--- Exercise materials ---

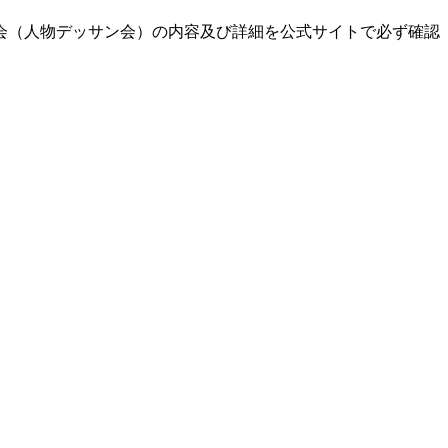
会（人物デッサン会）の内容及び詳細を公式サイトで必ず確認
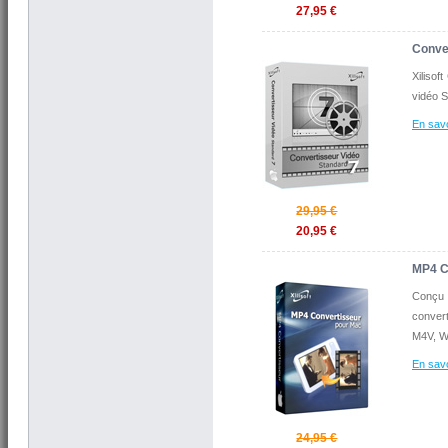
27,95 €
Conve
Xilisof
vidéo S
En savo
29,95 €
20,95 €
MP4 C
Conçu 
conver
M4V, W
En savo
24,95 €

---

The output should consist of every entry above, printed exactly, with the images removed.

会（人物デッサン会）の内容及び詳細を公式サイトで必ず確認
27,95 €
Conve
Xilisof
vidéo S
En savo
29,95 €
20,95 €
MP4 C
Conçu 
conver
M4V, W
En savo
24,95 €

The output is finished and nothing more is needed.